A coalition of firearm advocates, including the National Rifle Association and an affiliate, are filing two suits against the State of California over its ban on high-capacity ammunition magazines.
Calling the law ‘unconstitutional,’ the NRA and its allies plan to argue against legislation which restricts civilian possession of ammunition magazines capable of holding more than 10 rounds.
“Legislators in California routinely enact laws that only affect the law-abiding and do nothing to enhance public safety,” said the NRA’s executive director of its Institute for Legislative Action, Chris Cox. “This lawsuit, and others that will follow, is an effort to ensure the rights of law-abiding gun owners are respected in California.”
According to The Los Angeles Times, the California Rifle and Pistol Association is also filing a suit against California for another law, which bans semiautomatic rifles with replaceable magazines.
Attorneys are describing the initiative by groups like the NRA and CRPA as “a series of long and carefully planned lawsuits challenging the package of guns bans passed last year that have collectively become known as ‘gunmageddon’ by gun owners.”
Both laws were passed in the last year as a response to the San Bernardino shootings, in which a U.S. citizen and his foreign wife staged an Islamic State-inspired attack against a government building before being killed in a dramatic standoff with law enforcement.
While both complaints were filed separately and at different times, they strike a similar tone that’s often used by critics of gun control – that restrictions on the rights of Americans pose a threat to the Second Amendment and endanger the ability of gun-owners to protect themselves.
“The reason for the popularity of these magazines is straightforward: In a confrontation with a violent attacker, having enough ammunition can be the difference between life and death,” read the CRPA complaint.
Despite the contention, experts contacted by the San Diego Tribune note that laws regulating the possession of certain types of firearm accessories have a history of prevailing in court.
“I think many courts have found these types of regulations to be constitutional,” said Griffin Dix, the co-chair of the Oakland chapter of the Brady Campaign to Prevent Gun Violence. “
He purportedly cited several rulings, explaining, “a whole series of ways under the Second Amendment you can regulate firearms, and that would include magazines.”

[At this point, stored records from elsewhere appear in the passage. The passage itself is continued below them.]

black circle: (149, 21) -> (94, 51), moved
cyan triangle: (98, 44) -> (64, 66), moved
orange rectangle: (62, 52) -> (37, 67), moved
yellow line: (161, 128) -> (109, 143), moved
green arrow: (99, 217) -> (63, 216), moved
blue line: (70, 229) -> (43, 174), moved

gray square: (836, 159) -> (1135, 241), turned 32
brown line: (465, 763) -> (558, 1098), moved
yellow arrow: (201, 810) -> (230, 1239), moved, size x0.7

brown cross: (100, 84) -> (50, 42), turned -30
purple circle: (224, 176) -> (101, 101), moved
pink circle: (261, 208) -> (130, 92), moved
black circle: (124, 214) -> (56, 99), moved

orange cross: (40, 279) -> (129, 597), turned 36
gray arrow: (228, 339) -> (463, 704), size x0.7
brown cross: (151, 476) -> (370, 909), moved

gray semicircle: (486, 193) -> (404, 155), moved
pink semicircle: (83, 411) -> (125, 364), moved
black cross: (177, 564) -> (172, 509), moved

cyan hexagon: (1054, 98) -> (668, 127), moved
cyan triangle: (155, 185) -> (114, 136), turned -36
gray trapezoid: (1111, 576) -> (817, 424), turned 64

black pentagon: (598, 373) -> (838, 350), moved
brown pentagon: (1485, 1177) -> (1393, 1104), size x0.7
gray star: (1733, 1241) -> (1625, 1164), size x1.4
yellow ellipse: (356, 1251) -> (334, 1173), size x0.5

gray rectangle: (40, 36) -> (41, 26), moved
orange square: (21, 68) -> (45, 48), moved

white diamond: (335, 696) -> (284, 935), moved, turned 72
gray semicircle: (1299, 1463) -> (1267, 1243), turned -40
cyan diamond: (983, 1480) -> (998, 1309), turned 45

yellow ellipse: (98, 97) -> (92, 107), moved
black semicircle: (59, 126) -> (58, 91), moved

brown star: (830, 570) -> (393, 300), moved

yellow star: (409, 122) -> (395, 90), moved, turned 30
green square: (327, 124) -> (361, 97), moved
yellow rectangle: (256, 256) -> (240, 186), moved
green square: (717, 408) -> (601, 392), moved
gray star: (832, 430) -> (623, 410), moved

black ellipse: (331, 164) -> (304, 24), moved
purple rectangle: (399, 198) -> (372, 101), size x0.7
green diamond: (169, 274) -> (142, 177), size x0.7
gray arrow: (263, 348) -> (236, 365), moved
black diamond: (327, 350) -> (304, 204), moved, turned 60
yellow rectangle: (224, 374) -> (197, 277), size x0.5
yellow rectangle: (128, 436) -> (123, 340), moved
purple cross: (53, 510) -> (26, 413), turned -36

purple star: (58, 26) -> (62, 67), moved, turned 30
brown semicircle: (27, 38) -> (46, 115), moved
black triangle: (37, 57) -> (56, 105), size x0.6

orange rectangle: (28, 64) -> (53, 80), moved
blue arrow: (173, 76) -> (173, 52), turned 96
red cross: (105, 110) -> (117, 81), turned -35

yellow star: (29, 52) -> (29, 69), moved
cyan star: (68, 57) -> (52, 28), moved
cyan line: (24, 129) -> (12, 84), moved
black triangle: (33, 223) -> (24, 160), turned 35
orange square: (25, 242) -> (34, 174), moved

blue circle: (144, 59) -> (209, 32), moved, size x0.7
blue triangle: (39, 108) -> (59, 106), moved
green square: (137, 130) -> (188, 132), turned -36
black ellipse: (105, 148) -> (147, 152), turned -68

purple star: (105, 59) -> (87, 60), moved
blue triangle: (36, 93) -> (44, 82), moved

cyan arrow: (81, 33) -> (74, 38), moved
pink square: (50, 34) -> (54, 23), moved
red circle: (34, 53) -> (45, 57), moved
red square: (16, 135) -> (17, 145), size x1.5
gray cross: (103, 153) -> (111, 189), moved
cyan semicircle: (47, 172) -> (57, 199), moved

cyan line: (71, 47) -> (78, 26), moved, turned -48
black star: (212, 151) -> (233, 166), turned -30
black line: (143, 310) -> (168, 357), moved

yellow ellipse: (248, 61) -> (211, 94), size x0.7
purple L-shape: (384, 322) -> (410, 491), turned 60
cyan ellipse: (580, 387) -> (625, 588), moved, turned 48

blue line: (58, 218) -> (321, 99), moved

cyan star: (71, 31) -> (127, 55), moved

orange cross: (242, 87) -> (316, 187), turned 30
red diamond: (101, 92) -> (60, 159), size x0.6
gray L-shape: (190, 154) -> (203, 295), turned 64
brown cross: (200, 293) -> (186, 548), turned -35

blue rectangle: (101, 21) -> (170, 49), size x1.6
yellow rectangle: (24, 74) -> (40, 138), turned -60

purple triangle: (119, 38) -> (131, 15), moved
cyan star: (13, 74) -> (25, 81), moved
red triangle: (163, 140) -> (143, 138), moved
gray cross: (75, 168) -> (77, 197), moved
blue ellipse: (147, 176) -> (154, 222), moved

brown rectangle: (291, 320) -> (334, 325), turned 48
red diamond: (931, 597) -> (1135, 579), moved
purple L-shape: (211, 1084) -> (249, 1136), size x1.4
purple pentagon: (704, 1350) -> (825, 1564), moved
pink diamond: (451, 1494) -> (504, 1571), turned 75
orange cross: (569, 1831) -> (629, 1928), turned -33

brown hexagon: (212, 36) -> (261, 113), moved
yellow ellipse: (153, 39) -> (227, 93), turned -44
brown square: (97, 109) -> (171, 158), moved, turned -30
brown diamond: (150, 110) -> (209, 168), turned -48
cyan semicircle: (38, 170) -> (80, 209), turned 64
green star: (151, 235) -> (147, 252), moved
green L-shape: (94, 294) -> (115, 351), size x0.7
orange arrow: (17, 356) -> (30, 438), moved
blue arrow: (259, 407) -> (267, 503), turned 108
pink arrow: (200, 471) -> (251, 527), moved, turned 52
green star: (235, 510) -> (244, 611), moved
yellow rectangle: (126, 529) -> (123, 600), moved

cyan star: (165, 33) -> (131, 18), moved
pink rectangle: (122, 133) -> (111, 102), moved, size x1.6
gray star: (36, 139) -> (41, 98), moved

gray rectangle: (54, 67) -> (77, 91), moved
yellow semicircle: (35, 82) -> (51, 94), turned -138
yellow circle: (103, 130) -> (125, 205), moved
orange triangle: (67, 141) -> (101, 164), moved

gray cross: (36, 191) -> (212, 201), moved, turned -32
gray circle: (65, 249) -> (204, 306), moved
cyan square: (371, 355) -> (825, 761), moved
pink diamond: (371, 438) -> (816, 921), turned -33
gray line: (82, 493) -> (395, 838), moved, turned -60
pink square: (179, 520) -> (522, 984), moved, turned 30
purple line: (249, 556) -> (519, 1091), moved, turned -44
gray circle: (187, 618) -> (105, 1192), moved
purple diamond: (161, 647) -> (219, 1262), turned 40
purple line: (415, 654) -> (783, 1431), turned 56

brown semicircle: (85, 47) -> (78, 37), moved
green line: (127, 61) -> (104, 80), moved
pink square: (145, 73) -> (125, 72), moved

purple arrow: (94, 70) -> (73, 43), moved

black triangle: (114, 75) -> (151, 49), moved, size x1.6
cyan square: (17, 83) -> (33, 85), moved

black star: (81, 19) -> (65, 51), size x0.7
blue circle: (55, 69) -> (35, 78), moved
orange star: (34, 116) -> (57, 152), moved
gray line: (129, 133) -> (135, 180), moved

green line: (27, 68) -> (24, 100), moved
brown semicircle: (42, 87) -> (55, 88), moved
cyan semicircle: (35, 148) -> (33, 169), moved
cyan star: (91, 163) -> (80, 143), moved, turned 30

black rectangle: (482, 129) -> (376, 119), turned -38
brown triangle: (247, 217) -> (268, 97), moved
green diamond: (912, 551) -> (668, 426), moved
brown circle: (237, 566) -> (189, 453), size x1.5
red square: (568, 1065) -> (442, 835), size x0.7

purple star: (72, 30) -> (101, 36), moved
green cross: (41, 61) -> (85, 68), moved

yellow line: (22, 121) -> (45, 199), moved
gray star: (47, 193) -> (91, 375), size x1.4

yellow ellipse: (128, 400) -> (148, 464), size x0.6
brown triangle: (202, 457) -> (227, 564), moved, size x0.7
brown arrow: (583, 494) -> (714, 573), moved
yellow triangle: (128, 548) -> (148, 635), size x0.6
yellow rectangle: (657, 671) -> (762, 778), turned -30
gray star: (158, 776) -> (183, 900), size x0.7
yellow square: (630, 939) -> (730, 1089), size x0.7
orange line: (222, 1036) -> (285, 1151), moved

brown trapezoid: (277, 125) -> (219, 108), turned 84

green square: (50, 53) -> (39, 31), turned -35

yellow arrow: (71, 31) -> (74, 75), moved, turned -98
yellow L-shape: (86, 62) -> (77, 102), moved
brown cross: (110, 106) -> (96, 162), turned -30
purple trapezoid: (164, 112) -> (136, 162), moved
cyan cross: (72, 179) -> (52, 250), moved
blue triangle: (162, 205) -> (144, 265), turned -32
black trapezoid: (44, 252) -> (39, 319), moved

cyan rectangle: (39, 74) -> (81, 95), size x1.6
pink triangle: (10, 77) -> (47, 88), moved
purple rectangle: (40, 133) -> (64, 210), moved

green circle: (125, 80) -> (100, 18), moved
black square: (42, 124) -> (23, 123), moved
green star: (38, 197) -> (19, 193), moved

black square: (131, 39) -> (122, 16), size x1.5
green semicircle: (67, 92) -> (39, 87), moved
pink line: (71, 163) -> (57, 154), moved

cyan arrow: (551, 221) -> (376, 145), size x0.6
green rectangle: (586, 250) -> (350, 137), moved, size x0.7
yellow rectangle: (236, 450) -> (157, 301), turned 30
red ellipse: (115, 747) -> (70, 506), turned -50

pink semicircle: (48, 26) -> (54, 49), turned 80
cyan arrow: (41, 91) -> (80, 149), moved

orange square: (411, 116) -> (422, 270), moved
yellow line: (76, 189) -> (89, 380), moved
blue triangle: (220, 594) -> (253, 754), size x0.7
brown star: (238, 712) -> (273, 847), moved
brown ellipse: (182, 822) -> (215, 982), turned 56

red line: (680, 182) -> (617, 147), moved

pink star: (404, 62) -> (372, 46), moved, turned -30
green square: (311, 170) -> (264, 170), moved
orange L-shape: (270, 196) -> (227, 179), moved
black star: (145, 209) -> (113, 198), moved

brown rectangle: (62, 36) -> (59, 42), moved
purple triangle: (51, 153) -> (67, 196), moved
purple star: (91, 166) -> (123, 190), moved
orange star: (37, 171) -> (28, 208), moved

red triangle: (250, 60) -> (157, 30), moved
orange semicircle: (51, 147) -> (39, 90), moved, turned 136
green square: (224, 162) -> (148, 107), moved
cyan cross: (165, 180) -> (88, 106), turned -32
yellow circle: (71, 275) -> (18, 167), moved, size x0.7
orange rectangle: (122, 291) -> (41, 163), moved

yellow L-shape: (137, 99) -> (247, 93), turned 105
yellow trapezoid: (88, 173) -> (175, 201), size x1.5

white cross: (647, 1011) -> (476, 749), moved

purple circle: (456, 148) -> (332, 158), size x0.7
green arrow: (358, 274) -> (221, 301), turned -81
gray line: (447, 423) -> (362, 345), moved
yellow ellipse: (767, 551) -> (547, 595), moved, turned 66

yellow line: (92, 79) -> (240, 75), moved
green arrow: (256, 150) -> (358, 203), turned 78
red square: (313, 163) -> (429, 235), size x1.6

The California laws separately target high-capacity magazines as well as magazines equipped with ‘bullet buttons,’ which make removing and replacing magazines easier.
The gun laws were passed as a part of California’s November Proposition 63.
The main backer of the laws, Lt. Governor Gavin Newsom, didn’t mince words when addressing the NRA.
“The people of California have already spoken loudly and they resoundingly rejected the NRA’s deceitful agenda,” he said. “And federal courts have already spoken, in favor of public safety by restricting large capacity magazines.”
Proponents of gun control often cite the destructive capacity of both semiautomatic rifles and large magazines, while critics of laws like California tend to raise the possibility of home-defense scenarios.